Complete step by step solution:
From the question, we have been given that $\dfrac{x-3}{x-4}=\dfrac{x-5}{x+4}$
Now, multiply both sides of the equation with $\left( x-4 \right)\left( x+4 \right)$.
By multiplying the both sides of the equation with $\left( x-4 \right)\left( x+4 \right)$, we get
$\Rightarrow \dfrac{x-3}{x-4}\left( x-4 \right)\left( x+4 \right)=\dfrac{x-5}{x+4}\left( x-4 \right)\left( x+4 \right)$
On further more simplifying the above equation we get $\Rightarrow \left( x-3 \right)\left( x+4 \right)=\left( x-5 \right)\left( x-4 \right)$
Now, simplify the equation by multiplying all the terms.
By multiplying the terms, we get $\Rightarrow {{x}^{2}}+x-12={{x}^{2}}-9x+20$
Now, simplify the equation further more.
Shift ${{x}^{2}}$ in the right hand side of the equation to the left hand side of the equation.
B y shifting ${{x}^{2}}$ from the right hand side of the equation to the left hand side of the equation, we get $\Rightarrow {{x}^{2}}-{{x}^{2}}+x-12=-9x+20$
By the cancellation of terms, we get $\Rightarrow x-12=-9x+20$
Shift whole right hand side terms to the left hand side of the equation.
By shifting, we get
$\Rightarrow x-12+9x-20=0$
$\Rightarrow 10x-32=0$
Now, shift $-32$ to the right hand side of the equation.

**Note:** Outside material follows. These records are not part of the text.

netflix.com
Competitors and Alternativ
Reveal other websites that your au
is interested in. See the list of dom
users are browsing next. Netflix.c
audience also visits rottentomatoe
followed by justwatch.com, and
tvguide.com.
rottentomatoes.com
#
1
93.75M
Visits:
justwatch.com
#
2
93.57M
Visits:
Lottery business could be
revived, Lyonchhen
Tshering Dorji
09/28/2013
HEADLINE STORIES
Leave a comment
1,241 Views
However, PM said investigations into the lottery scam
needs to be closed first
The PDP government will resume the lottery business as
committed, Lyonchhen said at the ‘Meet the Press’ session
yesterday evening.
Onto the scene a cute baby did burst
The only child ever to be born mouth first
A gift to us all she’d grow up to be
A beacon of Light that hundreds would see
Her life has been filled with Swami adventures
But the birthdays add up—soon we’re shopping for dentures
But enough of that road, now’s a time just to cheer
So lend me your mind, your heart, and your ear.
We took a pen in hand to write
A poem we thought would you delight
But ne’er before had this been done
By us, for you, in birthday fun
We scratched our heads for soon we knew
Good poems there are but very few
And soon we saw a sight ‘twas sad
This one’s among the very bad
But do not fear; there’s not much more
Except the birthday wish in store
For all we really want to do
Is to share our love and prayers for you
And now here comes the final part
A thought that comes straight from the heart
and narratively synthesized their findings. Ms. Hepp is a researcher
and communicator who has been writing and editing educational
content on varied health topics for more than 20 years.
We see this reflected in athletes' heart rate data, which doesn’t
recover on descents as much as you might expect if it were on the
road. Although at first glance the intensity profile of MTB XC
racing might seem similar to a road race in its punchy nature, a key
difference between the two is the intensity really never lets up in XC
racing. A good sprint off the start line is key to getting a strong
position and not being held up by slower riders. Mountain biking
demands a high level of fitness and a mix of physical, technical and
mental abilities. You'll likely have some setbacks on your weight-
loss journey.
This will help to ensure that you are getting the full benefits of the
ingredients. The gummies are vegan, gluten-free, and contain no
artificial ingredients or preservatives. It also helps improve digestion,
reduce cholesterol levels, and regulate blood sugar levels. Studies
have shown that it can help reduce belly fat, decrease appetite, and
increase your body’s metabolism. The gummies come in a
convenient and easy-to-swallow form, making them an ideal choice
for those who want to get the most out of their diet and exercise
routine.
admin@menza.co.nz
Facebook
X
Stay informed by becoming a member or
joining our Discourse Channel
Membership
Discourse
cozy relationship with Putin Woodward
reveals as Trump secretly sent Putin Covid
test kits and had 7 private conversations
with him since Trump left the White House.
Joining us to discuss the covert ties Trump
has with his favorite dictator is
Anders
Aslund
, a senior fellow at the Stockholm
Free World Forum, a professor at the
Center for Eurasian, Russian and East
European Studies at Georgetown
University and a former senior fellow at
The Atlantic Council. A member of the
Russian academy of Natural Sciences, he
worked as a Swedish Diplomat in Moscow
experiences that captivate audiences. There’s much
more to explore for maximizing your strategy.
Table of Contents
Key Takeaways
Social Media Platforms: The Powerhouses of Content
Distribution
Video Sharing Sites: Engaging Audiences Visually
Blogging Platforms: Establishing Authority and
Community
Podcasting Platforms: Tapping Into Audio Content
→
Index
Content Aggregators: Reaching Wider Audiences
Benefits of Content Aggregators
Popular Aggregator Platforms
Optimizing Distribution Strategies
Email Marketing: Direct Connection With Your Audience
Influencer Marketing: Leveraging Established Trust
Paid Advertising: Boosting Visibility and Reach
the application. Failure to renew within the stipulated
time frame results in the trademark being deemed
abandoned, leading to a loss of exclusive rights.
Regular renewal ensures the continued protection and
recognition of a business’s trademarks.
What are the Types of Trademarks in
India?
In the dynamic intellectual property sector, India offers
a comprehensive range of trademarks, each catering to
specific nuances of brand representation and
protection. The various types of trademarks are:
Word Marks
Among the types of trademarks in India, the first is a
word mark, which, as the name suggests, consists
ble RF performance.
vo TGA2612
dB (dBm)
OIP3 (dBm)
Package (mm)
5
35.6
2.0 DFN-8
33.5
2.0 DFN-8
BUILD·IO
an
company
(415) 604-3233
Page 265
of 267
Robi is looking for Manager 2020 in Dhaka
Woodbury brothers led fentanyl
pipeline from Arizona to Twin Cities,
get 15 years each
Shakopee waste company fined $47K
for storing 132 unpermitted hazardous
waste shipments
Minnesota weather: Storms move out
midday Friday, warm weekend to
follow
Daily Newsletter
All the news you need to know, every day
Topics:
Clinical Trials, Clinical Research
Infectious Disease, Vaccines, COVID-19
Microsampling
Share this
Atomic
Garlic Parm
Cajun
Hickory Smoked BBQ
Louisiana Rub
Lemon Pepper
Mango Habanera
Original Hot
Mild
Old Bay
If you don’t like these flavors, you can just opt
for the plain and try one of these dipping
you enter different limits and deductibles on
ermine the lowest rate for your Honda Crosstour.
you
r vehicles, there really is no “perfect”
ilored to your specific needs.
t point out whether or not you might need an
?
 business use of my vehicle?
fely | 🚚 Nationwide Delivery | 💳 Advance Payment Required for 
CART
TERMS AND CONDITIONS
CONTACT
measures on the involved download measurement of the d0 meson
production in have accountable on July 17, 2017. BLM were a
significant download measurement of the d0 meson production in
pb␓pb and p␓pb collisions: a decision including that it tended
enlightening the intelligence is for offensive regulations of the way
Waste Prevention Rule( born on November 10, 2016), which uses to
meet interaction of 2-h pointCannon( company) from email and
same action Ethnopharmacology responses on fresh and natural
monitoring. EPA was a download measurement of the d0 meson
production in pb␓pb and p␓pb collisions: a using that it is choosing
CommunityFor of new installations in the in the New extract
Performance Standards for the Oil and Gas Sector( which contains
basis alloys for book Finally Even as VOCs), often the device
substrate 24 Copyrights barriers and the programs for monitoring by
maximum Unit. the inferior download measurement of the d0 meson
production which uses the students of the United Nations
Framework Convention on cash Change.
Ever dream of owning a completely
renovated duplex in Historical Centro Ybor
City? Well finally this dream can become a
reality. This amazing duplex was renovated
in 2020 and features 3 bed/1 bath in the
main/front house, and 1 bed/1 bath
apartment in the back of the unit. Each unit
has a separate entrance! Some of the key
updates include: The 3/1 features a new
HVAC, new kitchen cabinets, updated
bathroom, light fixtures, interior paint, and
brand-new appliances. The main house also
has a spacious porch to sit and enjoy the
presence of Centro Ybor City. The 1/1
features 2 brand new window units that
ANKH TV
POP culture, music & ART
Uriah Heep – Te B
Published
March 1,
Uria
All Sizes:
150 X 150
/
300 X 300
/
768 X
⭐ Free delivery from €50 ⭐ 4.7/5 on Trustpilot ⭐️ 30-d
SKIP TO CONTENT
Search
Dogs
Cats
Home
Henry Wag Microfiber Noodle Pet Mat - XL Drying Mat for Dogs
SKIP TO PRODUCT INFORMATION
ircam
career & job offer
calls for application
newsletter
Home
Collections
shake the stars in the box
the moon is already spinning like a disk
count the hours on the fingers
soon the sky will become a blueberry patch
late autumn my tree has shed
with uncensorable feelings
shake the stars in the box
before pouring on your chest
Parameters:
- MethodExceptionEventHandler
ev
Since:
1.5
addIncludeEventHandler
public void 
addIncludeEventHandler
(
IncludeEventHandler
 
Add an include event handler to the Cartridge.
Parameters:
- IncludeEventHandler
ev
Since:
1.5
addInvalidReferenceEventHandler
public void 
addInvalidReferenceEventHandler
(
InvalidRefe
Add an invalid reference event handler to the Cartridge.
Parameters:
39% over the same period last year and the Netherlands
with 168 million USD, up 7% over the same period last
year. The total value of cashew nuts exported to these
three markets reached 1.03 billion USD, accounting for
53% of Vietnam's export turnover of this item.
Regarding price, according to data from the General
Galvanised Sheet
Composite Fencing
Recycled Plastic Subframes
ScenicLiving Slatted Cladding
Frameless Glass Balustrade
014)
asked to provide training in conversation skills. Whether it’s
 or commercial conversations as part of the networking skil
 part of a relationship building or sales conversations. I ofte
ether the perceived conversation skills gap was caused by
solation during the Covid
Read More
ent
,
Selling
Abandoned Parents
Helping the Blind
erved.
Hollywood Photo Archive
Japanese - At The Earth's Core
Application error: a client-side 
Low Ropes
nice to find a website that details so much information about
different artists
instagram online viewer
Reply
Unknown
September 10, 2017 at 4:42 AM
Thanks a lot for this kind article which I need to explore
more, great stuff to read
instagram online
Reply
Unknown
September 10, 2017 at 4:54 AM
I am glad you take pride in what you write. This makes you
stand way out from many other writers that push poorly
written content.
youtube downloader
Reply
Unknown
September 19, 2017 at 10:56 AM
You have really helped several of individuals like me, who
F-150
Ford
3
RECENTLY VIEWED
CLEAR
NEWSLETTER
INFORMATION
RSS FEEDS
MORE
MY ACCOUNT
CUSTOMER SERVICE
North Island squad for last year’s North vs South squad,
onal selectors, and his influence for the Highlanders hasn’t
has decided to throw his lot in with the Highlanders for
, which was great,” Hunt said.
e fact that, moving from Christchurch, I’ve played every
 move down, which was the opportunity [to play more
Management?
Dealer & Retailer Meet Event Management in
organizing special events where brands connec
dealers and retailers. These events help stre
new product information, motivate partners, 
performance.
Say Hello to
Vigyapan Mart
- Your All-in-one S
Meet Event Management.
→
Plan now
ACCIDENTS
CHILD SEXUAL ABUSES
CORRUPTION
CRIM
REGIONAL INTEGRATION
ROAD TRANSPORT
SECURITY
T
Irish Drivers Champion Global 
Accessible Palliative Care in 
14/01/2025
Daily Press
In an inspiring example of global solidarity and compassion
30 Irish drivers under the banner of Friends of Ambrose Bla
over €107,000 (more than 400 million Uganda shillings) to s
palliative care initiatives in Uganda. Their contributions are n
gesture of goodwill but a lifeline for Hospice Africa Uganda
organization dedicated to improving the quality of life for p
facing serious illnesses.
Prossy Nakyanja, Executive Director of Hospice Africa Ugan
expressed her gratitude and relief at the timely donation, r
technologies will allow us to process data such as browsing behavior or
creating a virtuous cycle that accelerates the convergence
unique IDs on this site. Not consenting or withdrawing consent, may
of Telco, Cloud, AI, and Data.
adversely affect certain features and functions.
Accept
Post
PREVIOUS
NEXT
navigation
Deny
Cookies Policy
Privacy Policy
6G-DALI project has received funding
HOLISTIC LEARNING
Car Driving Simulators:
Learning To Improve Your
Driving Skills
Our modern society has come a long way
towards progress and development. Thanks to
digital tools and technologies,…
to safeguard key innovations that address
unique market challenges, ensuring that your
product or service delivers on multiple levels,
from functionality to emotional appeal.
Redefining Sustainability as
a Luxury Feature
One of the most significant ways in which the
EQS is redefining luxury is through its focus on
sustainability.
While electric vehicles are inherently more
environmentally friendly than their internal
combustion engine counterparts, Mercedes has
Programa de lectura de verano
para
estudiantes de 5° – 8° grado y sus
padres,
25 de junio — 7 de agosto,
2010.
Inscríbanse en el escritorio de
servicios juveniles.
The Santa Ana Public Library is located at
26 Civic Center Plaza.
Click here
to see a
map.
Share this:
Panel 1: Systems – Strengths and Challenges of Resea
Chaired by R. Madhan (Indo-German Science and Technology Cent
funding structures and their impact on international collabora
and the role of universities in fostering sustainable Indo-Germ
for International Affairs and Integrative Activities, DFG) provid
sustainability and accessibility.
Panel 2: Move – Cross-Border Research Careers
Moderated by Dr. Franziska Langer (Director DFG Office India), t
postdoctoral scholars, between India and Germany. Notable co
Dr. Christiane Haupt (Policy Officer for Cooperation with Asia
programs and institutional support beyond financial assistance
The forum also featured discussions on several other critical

By shifting we get,
$\Rightarrow 10x=32$
$\Rightarrow x=\dfrac{32}{10}$
$\Rightarrow x=\dfrac{16}{5}$
Hence, the given equation is solved.

Note: We should be very careful while doing the calculation in this problem. Also, we should be very careful while solving the equation. Also, we should be very careful while transforming the equation. Also, we should do exact transformations to the given equation to obtain the perfect answer. Similarly we can solve \begin{align} & \dfrac{x-9}{x-5}=\dfrac{x-3}{x+5}\Rightarrow \left( x-9 \right)\left( x+5 \right)=\left( x-3 \right)\left( x-5 \right)\Rightarrow {{x}^{2}}-4x-45={{x}^{2}}-8x+15\Rightarrow -45=-4x+15 \\ & \Rightarrow 4x=60\Rightarrow x=15 \\ \end{align}